The protein structures given for each gene were also compared with vio proteins from other organisms, ( Janthinobacterium lividum and Duganella sp. B2) to confirm that the ORFs were coding for the correct protein.

Wet Work

Amplification

Continued to refine protocols for successful PCR and purification of pSB3K3.

Miniprepped all remaining amplifier constructs.

Pigments

Yesterdays transformations were successful, continued to incubate to trigger pigment production.
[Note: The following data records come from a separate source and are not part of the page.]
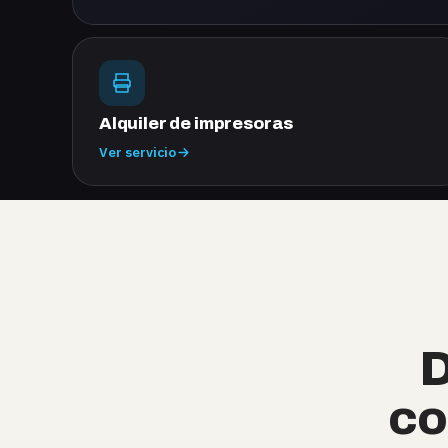
Alquiler de impresoras
Ver servicio
D
co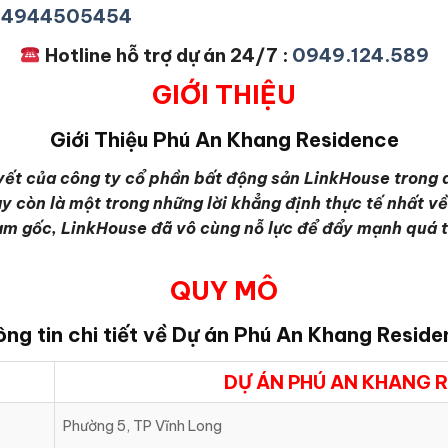
+84944505454
Hotline hỗ trợ dự án 24/7 :
0949.124.589
GIỚI THIỆU
Giới Thiệu
Phú An Khang Residence
ết của công ty cổ phần bất động sản LinkHouse trong d
y còn là một trong những lời khẳng định thực tế nhất v
gốc, LinkHouse đã vô cùng nỗ lực để đẩy mạnh quá trìn
QUY MÔ
ng tin chi tiết về Dự án
Phú An Khang Reside
DỰ ÁN PHÚ AN KHANG 
Phường 5, TP Vĩnh Long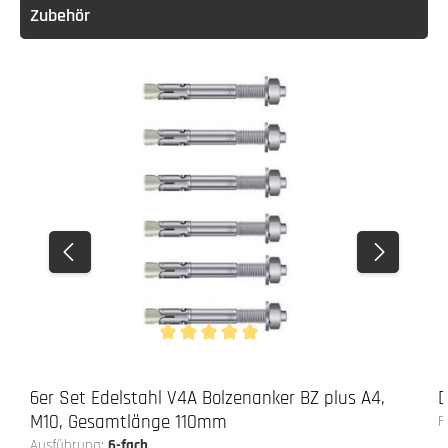
Zubehör
Durchschnittliche Bewertung von 5 von 5 Stern
6er Set Edelstahl V4A Bolzenanker BZ plus A4,
D
M10, Gesamtlänge 110mm
F
Ausführung:
6-fach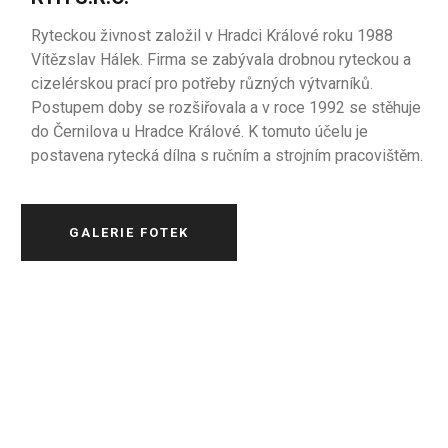
Ryteckou živnost založil v Hradci Králové roku 1988
Vítězslav Hálek. Firma se zabývala drobnou ryteckou a
cizelérskou prací pro potřeby různých výtvarníků.
Postupem doby se rozšiřovala a v roce 1992 se stěhuje
do Černilova u Hradce Králové. K tomuto účelu je
postavena rytecká dílna s ručním a strojním pracovištěm.
GALERIE FOTEK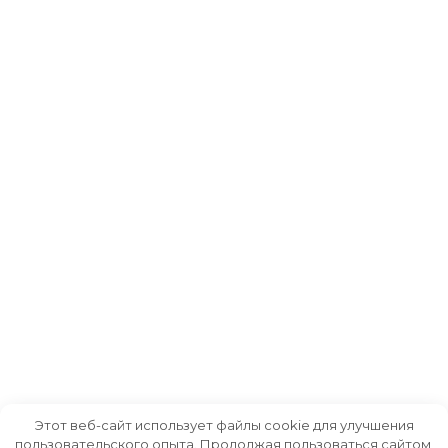
Этот веб-сайт использует файлы cookie для улучшения
пользовательского опыта. Продолжая пользоваться сайтом,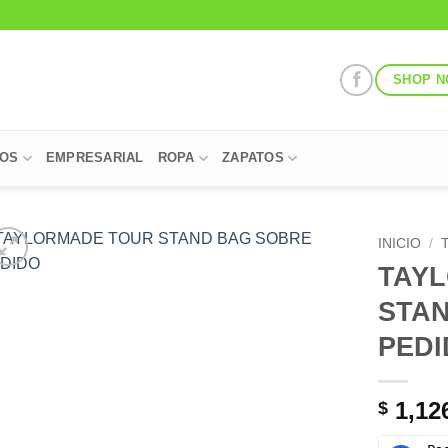
SHOP 
POS
EMPRESARIAL
ROPA
ZAPATOS
INICIO
/
TAY
Add to
STA
Wishlist
PED
1,12
$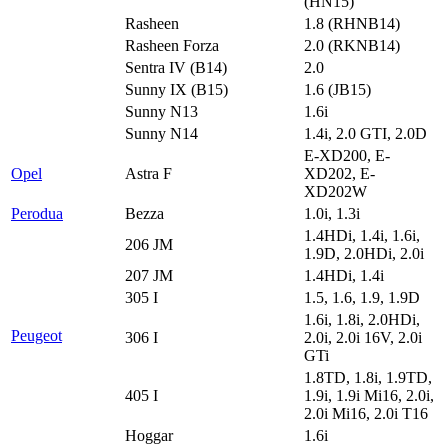
(HN15)
Rasheen
1.8 (RHNB14)
Rasheen Forza
2.0 (RKNB14)
Sentra IV (B14)
2.0
Sunny IX (B15)
1.6 (JB15)
Sunny N13
1.6i
Sunny N14
1.4i, 2.0 GTI, 2.0D
E-XD200, E-
Opel
Astra F
XD202, E-
XD202W
Perodua
Bezza
1.0i, 1.3i
1.4HDi, 1.4i, 1.6i,
206 JM
1.9D, 2.0HDi, 2.0i
207 JM
1.4HDi, 1.4i
305 I
1.5, 1.6, 1.9, 1.9D
1.6i, 1.8i, 2.0HDi,
Peugeot
306 I
2.0i, 2.0i 16V, 2.0i
GTi
1.8TD, 1.8i, 1.9TD,
405 I
1.9i, 1.9i Mi16, 2.0i,
2.0i Mi16, 2.0i T16
Hoggar
1.6i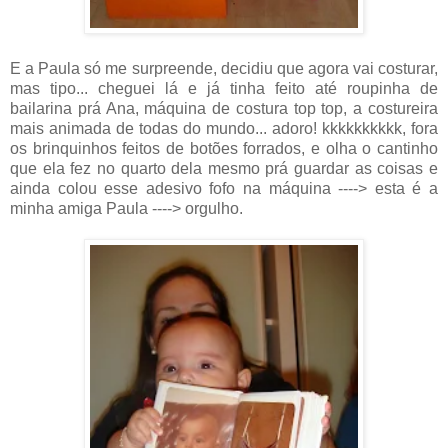
E a Paula só me surpreende, decidiu que agora vai costurar,
mas tipo... cheguei lá e já tinha feito até roupinha de
bailarina prá Ana, máquina de costura top top, a costureira
mais animada de todas do mundo... adoro! kkkkkkkkkk, fora
os brinquinhos feitos de botões forrados, e olha o cantinho
que ela fez no quarto dela mesmo prá guardar as coisas e
ainda colou esse adesivo fofo na máquina ----> esta é a
minha amiga Paula ----> orgulho.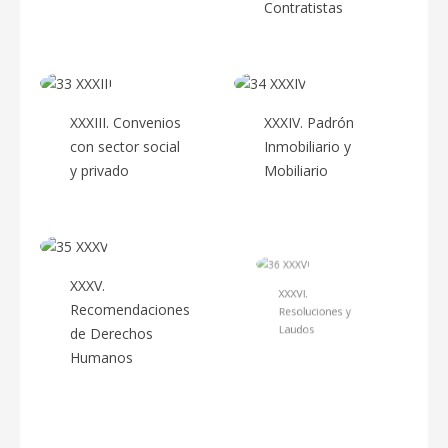
Contratistas
XXXIII. Convenios
XXXIV. Padrón
con sector social
Inmobiliario y
y privado
Mobiliario
XXXV.
XXXVI.
Recomendaciones
Resoluciones y
de Derechos
Laudos
Humanos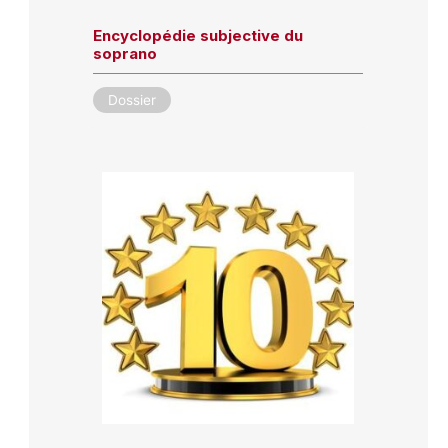
Encyclopédie subjective du
soprano
Dossier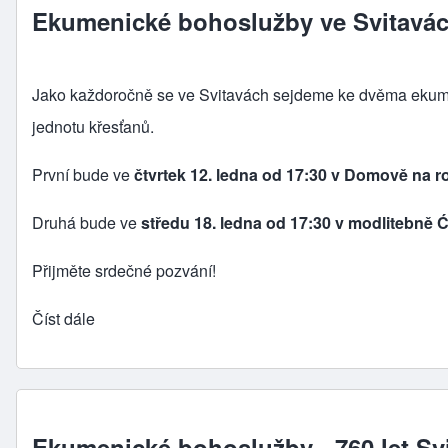
Ekumenické bohoslužby ve Svitavá
Jako každoročně se ve Svitavách sejdeme ke dvěma eku
jednotu křesťanů
.
První bude ve
čtvrtek 12. ledna od 17:30 v Domově na r
Druhá bude ve
středu 18. ledna od 17:30 v modlitebně
Přijměte srdečné pozvání!
Číst dále
Ekumenické bohoslužby - 760 let Sv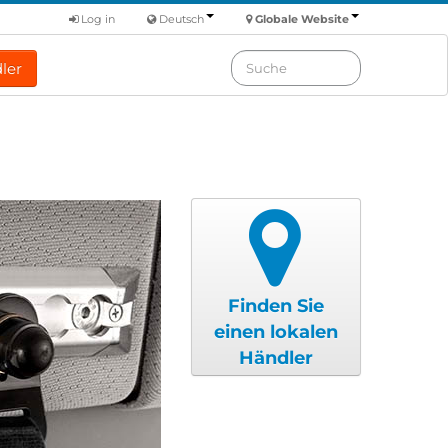
Log in
Deutsch
Globale Website
ler
Finden Sie
einen lokalen
Händler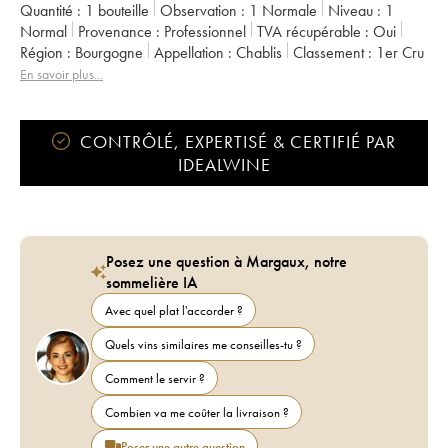
Quantité :
1 bouteille
Observation :
1 Normale
Niveau :
1
Normal
Provenance :
professionnel
TVA récupérable :
oui
Région :
Bourgogne
Appellation :
Chablis
Classement :
1er Cru
Propriétaire :
Jean Dauvissat
En savoir plus...
CONTRÔLÉ, EXPERTISÉ & CERTIFIÉ PAR
IDEALWINE
Posez une question à Margaux, notre
sommelière IA
Avec quel plat l'accorder ?
Quels vins similaires me conseilles-tu ?
Comment le servir ?
Combien va me coûter la livraison ?
Poser une autre question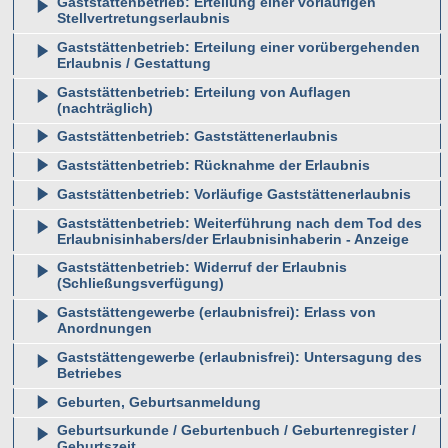
Gaststättenbetrieb: Erteilung einer vorläufigen
Stellvertretungserlaubnis
Gaststättenbetrieb: Erteilung einer vorübergehenden
Erlaubnis / Gestattung
Gaststättenbetrieb: Erteilung von Auflagen
(nachträglich)
Gaststättenbetrieb: Gaststättenerlaubnis
Gaststättenbetrieb: Rücknahme der Erlaubnis
Gaststättenbetrieb: Vorläufige Gaststättenerlaubnis
Gaststättenbetrieb: Weiterführung nach dem Tod des
Erlaubnisinhabers/der Erlaubnisinhaberin - Anzeige
Gaststättenbetrieb: Widerruf der Erlaubnis
(Schließungsverfügung)
Gaststättengewerbe (erlaubnisfrei): Erlass von
Anordnungen
Gaststättengewerbe (erlaubnisfrei): Untersagung des
Betriebes
Geburten, Geburtsanmeldung
Geburtsurkunde / Geburtenbuch / Geburtenregister /
Geburtszeit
Pics to be put in the right places

NANODROP.JPG FLUOstar.jpg

Wednesday

Dry Work

Pseudomonas Green and Red

Received confirmation that we will be receiving clones containing the appropriate plasmids (YAY) soon.

Violacein

Removed restriction sites from the new vio plan (shown on yesterdays page) and send it to Jim, along with the ApE plasmid editor file of the operon. After getting the go-ahead from Jim, this plan will be send to DNA2.0 for synthesis. Drafted the design criteria for Violacein synthesis:

  • The gene consists of five open reading frames (vioA-E) each preceded by a ribosome binding site (part B0034). The whole sequence is held within the BioBrick registry prefix and suffix
  • The DNA sequence of the prefix and suffix CAN NOT be altered in any way
  • Ideally the operon would be under the control of the repressible promoter suggested by Jeremy. This promoter would be upstream of the operon and ribosome binding sites, but downstream of the prefix
  • With the exception of the prefix and suffix (which cannot be altered) the following restriction sites are forbidden within the operon: EcoRI, XbaI, SpeI, PstI, NotI
  • If possible, we would like the genes to be optimised for E. coli and preferably B. subtilis as well
  • In order to easy gene separation, we would like restriction sites on either side of the vio C and the vio D genes.

Wet Work

Pigment Stocks

Retransformed melanin and violacein pigment into MG1655 (previous attempt was unsuccessful)

Melanin Biobrick

Did a PCR to amplify the melanin fragment that will be made into a BioBrick. Purpose was to measure the length of the MelA fragment, check that the A and F primers were functional (as they are used in every PCR cycle in the plan), and produce samples for testing our different DNA clean-up protocols. We used the Finnzymes MasterMix with added DMSO and ran on an ethidium bromide gel.

Gel.jpg

Gel was run at 80V for 45mins. The two samples were made of the same master mix (as in Finnzymes PCR protocol) with added 1.5ul of DMSO to each 50ul sample. The bands are approximately 2kb, which matches the 1.9kb size of the melA fragment. The smaller bands near the bottom of the gel are the primers.

Amplification

Overnight culture of a single colony of J69591, phenotypically confirmed, in preparation to make glycerol stocks, steak out on a plate, and miniprep. This will be the parent colony for all of our characterizations.

Made glycerol stocks for -20 freezer of all activator constructs.

Continued to de-bug DNA clean-up after PCR, PCR amplified more pSB3K3.